The yellow stuff is great. I never really noticed a taste difference between coffee or sweet tea sweetened with sugar v. sweetened with sucralose.

What I do notice, now that I almost never drink a sugar-sweetened beverage, is the sugar ‘rush’ when I take a sip of a sugar-sweetened drink. My body goes, “ooh, pure fuel!” I don’t recall noticing that rush back when sugared beverages were what I always drank; I guess my body was so used to it that it just took it for granted.

I haven’t tried any of the more recent non-sugar sweeteners, because I’m perfectly happy with the yellow stuff.

You shouldn’t. A sip of a sugar-sweetened drink has about 4 calories, and at any rate, you wouldn’t feel it immediately even if you chugged it. It’s probably psychological, but on the off-chance that it isn’t, you might want to get checked for reactive hypoglycemia.

Cool information.
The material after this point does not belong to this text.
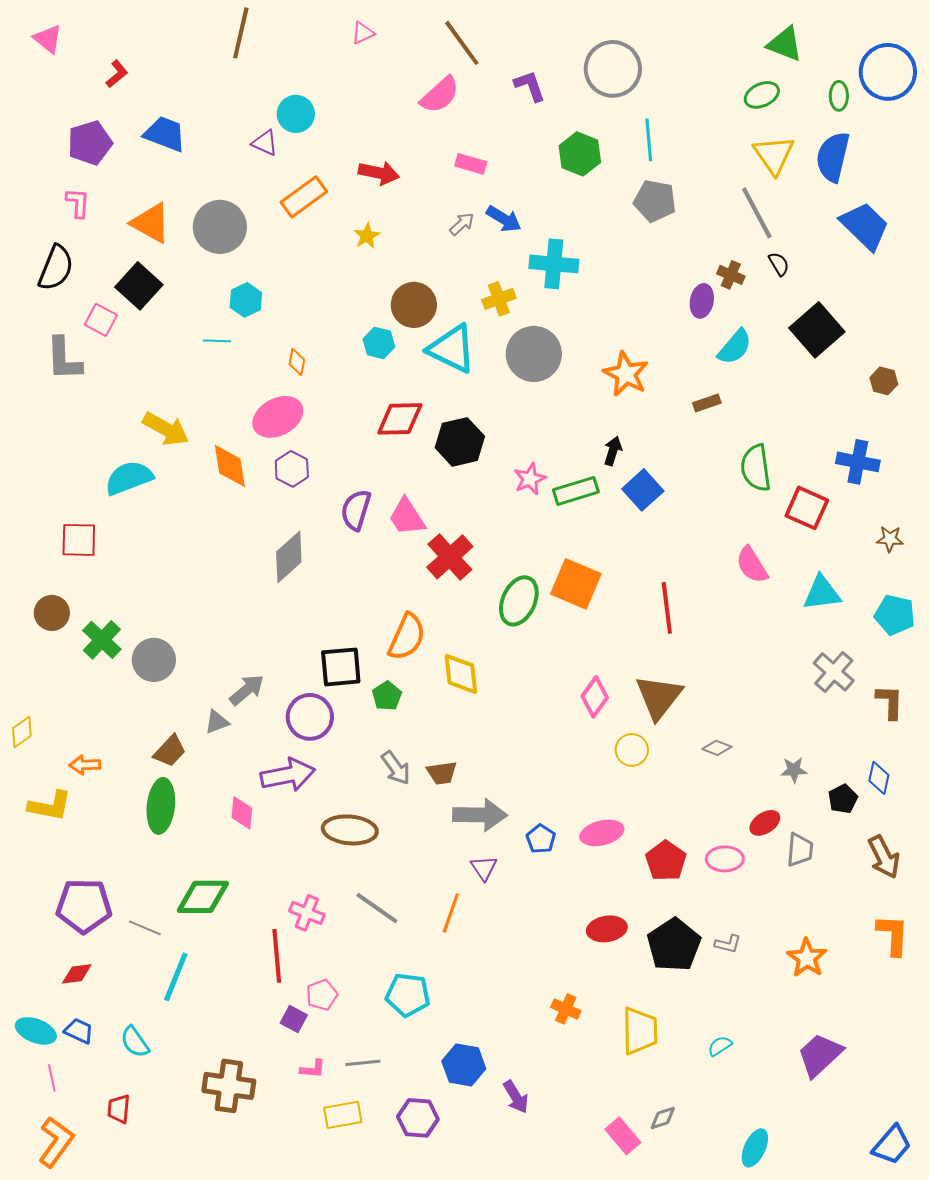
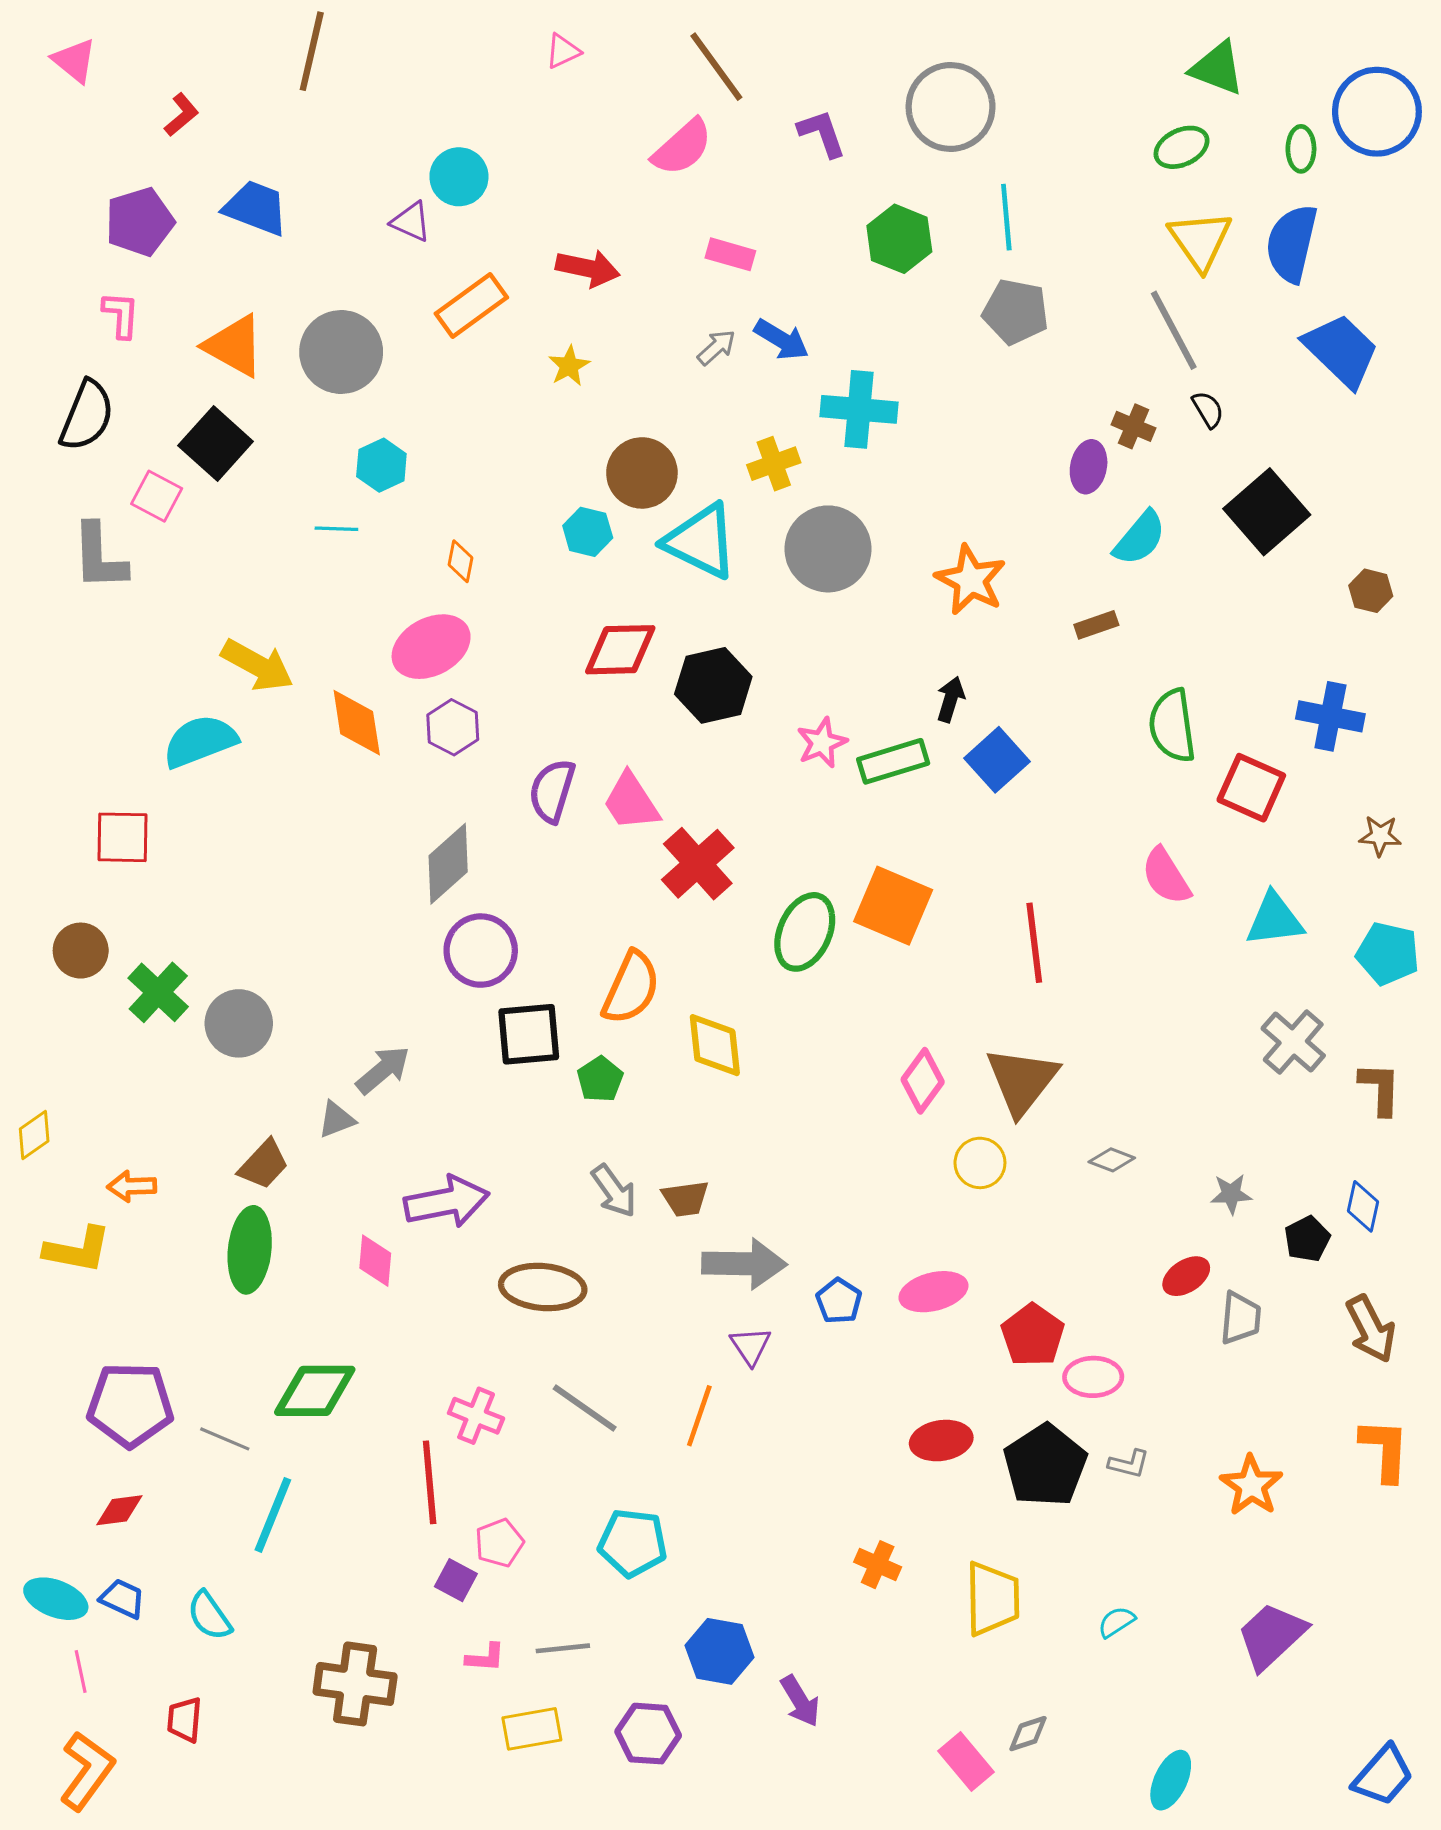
brown line: (241, 33) -> (312, 51), moved
purple circle: (310, 717) -> (481, 951), moved
pink ellipse: (725, 859) -> (1093, 1377), moved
Thanks.

While we’re at it, polarization of light is also where the “right” comes from in “dextrose”. And then other chiral molecules (which includes most of the organic molecules relevant to life) get classified as “L” or “R”, based on how they interact with dextrose (or with its mirror L-glucose).

when it looked like saccharin might be banned in the US people panicked and started buying cases of it.
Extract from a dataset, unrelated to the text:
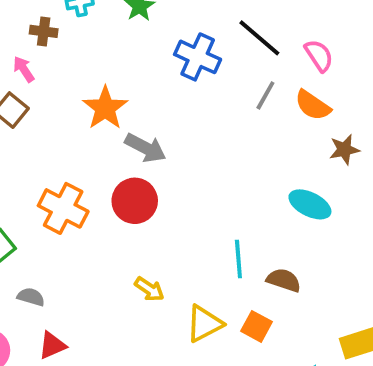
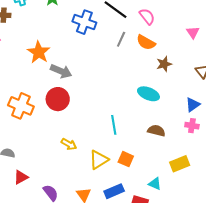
brown semicircle: (284, 280) -> (156, 131), moved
BTW there is an official list of what causes cancer or might cause it . I worked on it for about 15 years.

Updated every few years. Last update in 2016

This cumulative report currently includes 248 listings of agents, substances, mixtures, and exposure circumstances that are known or reasonably anticipated to cause cancer in humans.

15th Report on Carcinogens

I expect more than a few people agree with me that I’d like a standard labeling term that means

We added no sugar AND we added no fake sweeteners either.
It’s just the underlying real food without any added sweetness at all.

I would buy a lot of that company’s products.

It’s “L” for levorotatory or “D” for dextrorotatory. There is an “R” prefix, but it’s paired with “S”.

Since I’m on a low-sugar diet, Splenda is the only sweetener I ever use. All the others taste like crap to me.

I also don’t taste cilantro at all. I wonder whether there’s a genetic connection?

Yes there is. A physician child of mine explained it to me. Depending on which version of a chromosome you got, cilantro tastes great to you or it tastes like nasty soap. This ungrateful wretch of a child got the nasty/soap chromosome and it is no end of trouble to him. I told him to take it up with his dad.